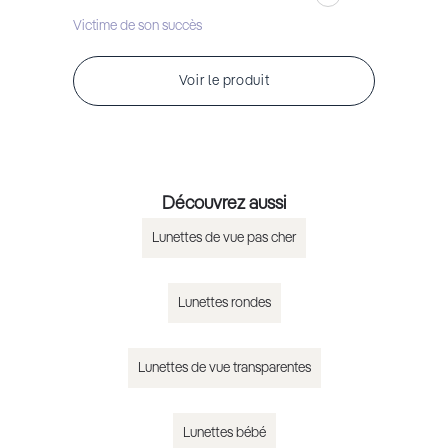
Victime de son succès
Voir le produit
Découvrez aussi
Lunettes de vue pas cher
Lunettes rondes
Lunettes de vue transparentes
Lunettes bébé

####

● **Directions**
Scan the material above for lines that contain the string "Lunettes", and copy each such line.

● **Written solution**
Lunettes de vue pas cher
Lunettes rondes
Lunettes de vue transparentes
Lunettes bébé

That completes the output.